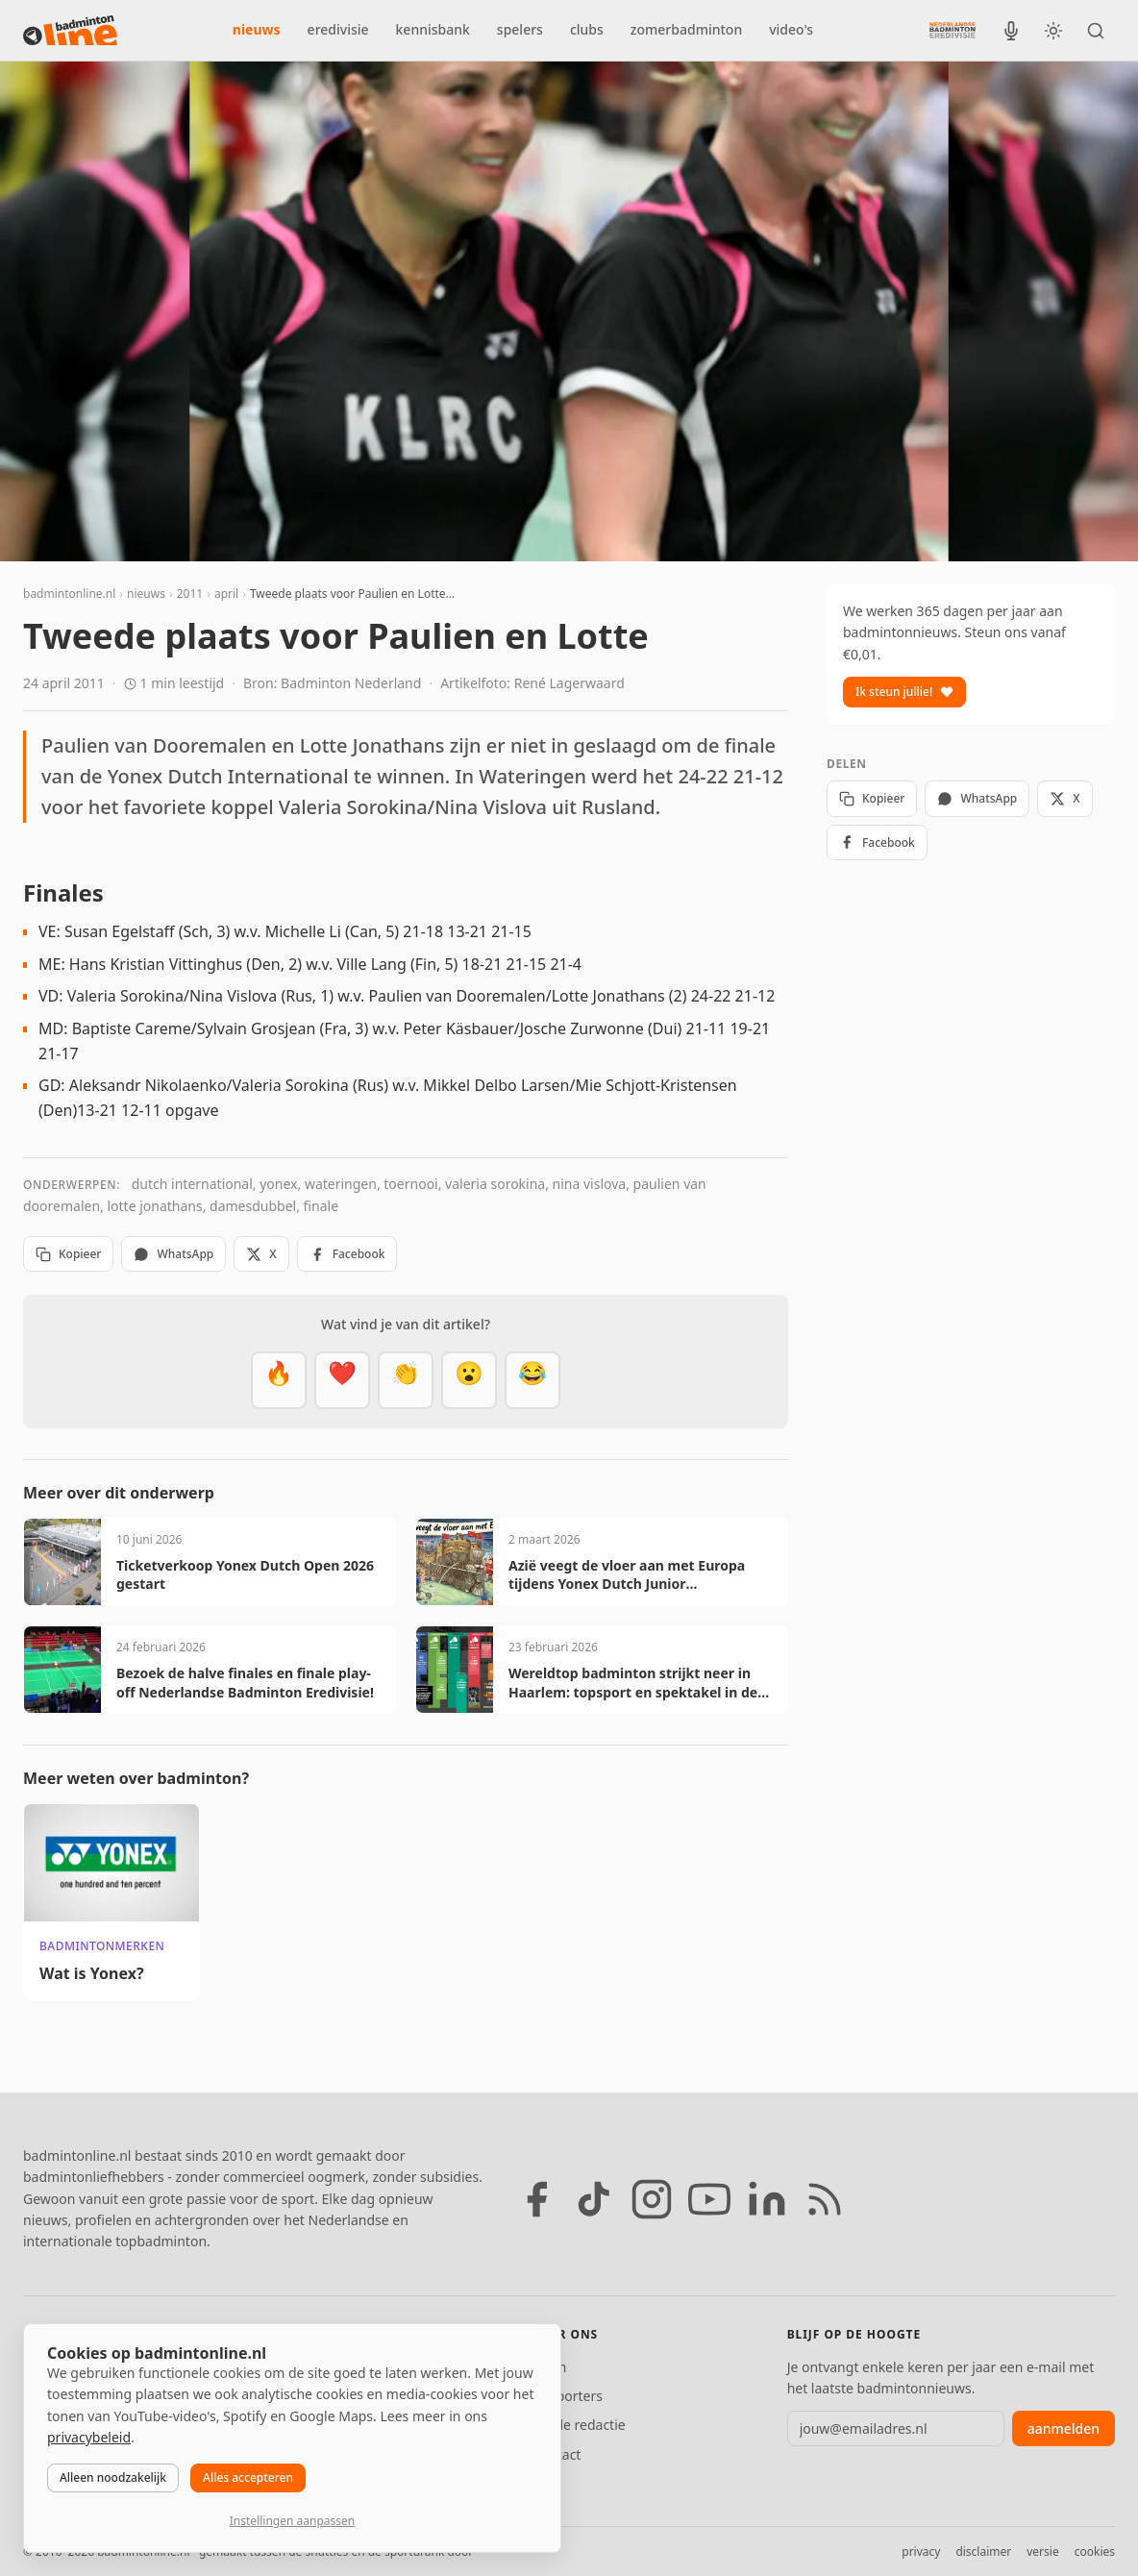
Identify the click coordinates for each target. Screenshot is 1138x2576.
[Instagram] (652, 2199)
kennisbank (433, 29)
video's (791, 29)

--

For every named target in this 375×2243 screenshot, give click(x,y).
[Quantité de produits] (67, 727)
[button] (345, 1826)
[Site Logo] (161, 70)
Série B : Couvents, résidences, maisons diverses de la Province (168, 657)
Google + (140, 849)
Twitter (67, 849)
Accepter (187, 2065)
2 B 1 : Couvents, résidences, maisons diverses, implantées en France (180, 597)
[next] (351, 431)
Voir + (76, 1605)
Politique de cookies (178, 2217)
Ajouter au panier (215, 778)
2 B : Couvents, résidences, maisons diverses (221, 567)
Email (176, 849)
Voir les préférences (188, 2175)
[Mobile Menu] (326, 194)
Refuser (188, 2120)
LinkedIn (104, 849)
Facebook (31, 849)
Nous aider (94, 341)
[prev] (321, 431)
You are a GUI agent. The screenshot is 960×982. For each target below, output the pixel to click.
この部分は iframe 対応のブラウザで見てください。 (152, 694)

ACTIVITY - Here the output must be the lines above from the line with "LinkedIn (104, 849)" to the line with "この部分は iframe 対応のブラウザで見てください。 (152, 694)", both included, duplicated word for word and nothing else.

TASK RESPONSE -
LinkedIn (104, 849)
Facebook (31, 849)
Nous aider (94, 341)
[prev] (321, 431)
You are a GUI agent. The screenshot is 960×982. For each target below, output the pixel to click.
この部分は iframe 対応のブラウザで見てください。 (152, 694)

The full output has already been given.